Here is my solutions  ( []=rotations following that move; ()=AUF+tips where I might have done something while recognizing LL instead of after doing LL)


Spoiler



[U'] U' R L' U' R U L' [L'] L' U L U' (B b l u) = 15 turns / 3.88 = 3.87 TPS
fail...
* B' L2 R' L' R (u' l') = 7 turns / 2.46 = 2.85 TPS 
U' R' Dw R' Dw R' [R] U' R U R2' L R L' (B' l r') = 16 turns / 3.38 = 4.73 TPS
[L'] L U L' R U L' [R] U' R U R' (B b) = 12 turns / 3.03 = 3.96 TPS*


----------



## joey (Apr 25, 2011)

Finally broke the UK NR for 3bld  2 years for 1s improvement.


----------



## JonV (Apr 25, 2011)

Thanks for a great competition everyone! ..
Even though im quite disappointed with my own results, it was a pleasure to meet you all!


----------



## Henrik (Apr 25, 2011)

Thank you all for a great competition.

But:

I am missing a competition timer, the timer itself should say "Alega" under it. It is timers I have borrowed in Sweden and I need to send them back soon, so please send me the timer ASAP/NOW!!!


----------



## coinman (Apr 26, 2011)

Well at lest 4 PB's in this comp. Clock sigel 14.88 Clock avg 19.55, Megaminx 4:49.19 and pyra avg 17.01. 

Had a bit of bad luck on the 4x4 with 1:45.16 and 1:48.34, this is my best start on a 4x4 avg ever but sins it was a combined first round with a 1:45.00 limit to do five attempts i cud not do more then this two solves


----------



## hr.mohr (Apr 26, 2011)

Results have been posted. Thanks for a great competition guys!


----------



## Shortey (Apr 26, 2011)

best comp ever...

some DYK's:
- I <3 Erik
- I <3 Breandan
- I <3 Joey
- I <3 Frank
- I <3 Fabi
- I <3 Denmark
- SUB 10 GET
- you piece of betch
- TV
- Breandan has epic juggling tricks
- His solves are crazy bananas
- His cubes are also amazing
- SUB 50 GET
- SUB 1:30 GET
- DNF AVG GET


----------



## MTGjumper (Apr 27, 2011)

Nice sub-10 average Morten


----------



## LarsN (Apr 27, 2011)

Really nice competition, with a lot of great people and a lot of fun both before and after the competition with many people staying in my house 

For personal results I did horribly at what I practice:
DNF, DNF, DNF 5x5x5 blind and I lost my title as national champion for 3x3.
I had 14 DNF's throughout the competition.

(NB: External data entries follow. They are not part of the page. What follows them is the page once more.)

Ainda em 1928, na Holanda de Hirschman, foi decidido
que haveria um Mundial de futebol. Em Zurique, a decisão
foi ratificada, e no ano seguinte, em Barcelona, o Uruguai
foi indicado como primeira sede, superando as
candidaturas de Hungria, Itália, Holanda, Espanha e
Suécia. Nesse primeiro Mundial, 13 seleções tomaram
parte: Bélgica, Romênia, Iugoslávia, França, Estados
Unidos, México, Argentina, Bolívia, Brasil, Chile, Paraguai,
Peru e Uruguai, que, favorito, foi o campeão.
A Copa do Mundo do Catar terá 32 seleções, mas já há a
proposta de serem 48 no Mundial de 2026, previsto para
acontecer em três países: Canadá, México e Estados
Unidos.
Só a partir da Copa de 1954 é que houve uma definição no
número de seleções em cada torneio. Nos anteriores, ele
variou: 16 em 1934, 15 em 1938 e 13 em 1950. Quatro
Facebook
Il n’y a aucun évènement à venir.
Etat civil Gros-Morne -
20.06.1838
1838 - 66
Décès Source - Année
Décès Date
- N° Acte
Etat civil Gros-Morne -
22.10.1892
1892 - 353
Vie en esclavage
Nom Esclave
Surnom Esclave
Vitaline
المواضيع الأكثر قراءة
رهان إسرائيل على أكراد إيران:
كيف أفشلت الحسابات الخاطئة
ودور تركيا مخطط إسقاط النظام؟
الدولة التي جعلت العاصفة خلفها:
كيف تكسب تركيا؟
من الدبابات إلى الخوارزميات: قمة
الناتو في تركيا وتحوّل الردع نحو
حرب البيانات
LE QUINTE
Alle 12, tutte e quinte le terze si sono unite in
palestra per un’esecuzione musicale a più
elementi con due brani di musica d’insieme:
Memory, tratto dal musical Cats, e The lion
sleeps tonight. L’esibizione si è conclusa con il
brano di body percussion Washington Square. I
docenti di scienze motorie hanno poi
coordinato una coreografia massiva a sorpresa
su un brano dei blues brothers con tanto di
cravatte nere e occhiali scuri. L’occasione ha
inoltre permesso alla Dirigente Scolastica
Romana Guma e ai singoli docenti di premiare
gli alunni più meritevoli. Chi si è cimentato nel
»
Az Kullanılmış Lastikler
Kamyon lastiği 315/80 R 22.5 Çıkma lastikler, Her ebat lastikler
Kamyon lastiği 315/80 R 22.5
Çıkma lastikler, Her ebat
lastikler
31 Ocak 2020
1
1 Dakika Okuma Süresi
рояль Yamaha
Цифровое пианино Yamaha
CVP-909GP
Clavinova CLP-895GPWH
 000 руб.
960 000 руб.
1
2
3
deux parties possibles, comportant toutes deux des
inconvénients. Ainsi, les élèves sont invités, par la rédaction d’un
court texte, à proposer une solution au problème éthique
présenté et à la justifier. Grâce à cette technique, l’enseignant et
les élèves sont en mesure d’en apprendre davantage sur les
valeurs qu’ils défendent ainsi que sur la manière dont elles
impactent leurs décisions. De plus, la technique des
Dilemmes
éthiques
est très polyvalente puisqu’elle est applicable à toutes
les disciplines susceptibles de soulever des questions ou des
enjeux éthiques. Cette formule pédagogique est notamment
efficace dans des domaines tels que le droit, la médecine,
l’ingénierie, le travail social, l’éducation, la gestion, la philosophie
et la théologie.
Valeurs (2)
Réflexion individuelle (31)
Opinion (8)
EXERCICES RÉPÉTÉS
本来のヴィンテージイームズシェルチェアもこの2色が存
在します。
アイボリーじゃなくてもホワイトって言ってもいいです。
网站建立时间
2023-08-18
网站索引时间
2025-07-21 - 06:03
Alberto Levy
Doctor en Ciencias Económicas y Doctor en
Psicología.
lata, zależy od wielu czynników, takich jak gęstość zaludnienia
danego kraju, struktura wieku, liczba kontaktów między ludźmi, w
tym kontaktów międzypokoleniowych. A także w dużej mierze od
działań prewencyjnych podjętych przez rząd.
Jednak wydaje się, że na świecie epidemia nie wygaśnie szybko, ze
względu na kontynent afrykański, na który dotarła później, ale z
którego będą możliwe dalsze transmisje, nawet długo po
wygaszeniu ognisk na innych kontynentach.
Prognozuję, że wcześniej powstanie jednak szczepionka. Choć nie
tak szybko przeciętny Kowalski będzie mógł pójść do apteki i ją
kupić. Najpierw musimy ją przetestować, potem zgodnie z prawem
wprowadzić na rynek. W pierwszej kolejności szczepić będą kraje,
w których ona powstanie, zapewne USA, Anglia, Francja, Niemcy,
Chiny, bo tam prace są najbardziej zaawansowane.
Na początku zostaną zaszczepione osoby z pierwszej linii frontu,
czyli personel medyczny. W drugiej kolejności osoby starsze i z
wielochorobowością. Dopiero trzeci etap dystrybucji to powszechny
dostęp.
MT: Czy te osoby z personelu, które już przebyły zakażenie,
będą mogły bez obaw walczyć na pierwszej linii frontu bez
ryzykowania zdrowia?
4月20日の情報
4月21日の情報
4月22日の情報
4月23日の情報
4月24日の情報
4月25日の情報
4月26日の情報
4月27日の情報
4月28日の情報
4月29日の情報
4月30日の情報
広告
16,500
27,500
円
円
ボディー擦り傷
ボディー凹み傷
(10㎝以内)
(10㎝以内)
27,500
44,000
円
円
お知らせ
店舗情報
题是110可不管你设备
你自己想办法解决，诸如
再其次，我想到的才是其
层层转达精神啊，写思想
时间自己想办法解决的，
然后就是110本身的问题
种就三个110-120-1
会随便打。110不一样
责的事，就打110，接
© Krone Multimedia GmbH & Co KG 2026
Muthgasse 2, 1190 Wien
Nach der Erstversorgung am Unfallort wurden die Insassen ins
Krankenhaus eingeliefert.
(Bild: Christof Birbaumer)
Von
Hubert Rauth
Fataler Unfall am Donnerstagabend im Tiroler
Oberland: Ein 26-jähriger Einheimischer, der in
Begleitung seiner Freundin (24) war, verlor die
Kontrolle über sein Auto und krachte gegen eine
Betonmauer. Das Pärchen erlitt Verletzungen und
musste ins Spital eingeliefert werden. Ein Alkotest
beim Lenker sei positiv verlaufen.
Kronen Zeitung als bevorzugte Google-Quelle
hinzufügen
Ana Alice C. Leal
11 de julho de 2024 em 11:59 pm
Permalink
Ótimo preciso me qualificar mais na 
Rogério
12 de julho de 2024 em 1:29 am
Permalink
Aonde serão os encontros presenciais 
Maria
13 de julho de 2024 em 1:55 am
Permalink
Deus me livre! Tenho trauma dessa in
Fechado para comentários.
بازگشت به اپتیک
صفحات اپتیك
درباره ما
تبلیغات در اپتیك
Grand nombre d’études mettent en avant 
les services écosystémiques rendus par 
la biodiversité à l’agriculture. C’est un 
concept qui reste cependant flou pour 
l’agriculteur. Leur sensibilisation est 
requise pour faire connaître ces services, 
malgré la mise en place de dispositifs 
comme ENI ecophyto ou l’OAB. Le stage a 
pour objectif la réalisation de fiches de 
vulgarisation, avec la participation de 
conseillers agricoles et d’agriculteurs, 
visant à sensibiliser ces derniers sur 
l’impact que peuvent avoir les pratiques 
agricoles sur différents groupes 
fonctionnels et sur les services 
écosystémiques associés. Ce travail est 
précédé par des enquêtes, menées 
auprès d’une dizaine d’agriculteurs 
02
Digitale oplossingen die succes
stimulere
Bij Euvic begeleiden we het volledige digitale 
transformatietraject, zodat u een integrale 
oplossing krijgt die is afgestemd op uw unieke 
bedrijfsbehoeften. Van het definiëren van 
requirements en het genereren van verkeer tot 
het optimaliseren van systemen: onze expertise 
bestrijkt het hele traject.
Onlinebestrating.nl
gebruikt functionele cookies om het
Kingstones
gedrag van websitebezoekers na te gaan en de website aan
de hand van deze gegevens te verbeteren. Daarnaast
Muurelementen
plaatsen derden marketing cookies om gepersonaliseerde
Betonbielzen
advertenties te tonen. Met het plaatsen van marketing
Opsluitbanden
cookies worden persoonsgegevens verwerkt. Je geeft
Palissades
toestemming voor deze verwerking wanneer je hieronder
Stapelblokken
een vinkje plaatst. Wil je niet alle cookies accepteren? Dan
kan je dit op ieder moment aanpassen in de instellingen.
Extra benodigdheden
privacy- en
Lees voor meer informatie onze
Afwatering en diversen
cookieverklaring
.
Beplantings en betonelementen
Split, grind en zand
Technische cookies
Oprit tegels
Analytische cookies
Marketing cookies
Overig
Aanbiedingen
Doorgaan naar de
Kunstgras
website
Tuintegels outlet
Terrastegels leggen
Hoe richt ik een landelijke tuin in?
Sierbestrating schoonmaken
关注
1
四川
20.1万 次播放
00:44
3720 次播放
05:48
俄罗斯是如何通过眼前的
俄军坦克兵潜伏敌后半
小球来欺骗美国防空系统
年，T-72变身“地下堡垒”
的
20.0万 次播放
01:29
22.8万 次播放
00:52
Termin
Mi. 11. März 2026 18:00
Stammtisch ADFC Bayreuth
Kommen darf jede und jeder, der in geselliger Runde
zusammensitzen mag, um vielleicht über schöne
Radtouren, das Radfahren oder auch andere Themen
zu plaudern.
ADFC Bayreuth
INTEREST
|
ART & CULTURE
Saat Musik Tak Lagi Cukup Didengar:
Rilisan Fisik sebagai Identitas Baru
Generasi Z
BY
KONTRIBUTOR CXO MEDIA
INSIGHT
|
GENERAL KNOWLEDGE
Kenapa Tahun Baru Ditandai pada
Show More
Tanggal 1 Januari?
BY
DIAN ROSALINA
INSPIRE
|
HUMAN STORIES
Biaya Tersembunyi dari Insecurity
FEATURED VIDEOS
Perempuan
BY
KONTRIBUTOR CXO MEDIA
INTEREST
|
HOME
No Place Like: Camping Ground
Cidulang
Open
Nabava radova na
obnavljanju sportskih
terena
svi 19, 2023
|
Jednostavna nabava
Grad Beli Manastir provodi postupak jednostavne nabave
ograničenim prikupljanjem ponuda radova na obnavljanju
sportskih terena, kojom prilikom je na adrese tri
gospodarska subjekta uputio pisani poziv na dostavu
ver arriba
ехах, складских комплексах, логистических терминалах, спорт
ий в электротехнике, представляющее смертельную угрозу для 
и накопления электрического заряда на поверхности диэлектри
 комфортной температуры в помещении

But then I did amazing at things I don't practice:
My first sub10 4x4x4blind: 8:27.71 
My first sub1 4x4x4: 58.36, then 54.47, and again 58.84 (the last one while my phone rang in my pocket "bicycle race")
Two attempts at fewest moves: First 37 CFOP solution, second 34 Roux solution (using only two slice moves  )
1:09 team blind with my wife Camilla


----------



## Carrot (May 1, 2011)

I just thought that I wanted to share the videos my camera caught at Danish Open.

*Megaminx single NR, 57.34*


Spoiler










> Set at Danish Open 2011 in the final round






*Megaminx average NR, 1:00.50 (3rd in the world... YAY!!)*


Spoiler










> First round of megaminx at Danish Open 2011, This average makes me third in the world =D






*Random (official) megaminx solve by Karina in 1:06.94*


Spoiler










> Third solve at Danish Open
> 
> She got the WR for women in both megaminx and pyraminx single and had the megaminx NR average for 2-3 minutes at Danish Open






*Pyraminx 2.96 solve with over 5 turns per second *


Spoiler










> Set at Danish Open 2011 in the first round.
> 
> This solve might be the fastest solve ever made in competition if you measure it by "turns per second".
> 
> My solution was 17 moves, but I cancelled out 2 moves when solving, so that leaves me with 15 moves. The moves I cancelled wasn't preplanned, but something I improvised during the execution.


----------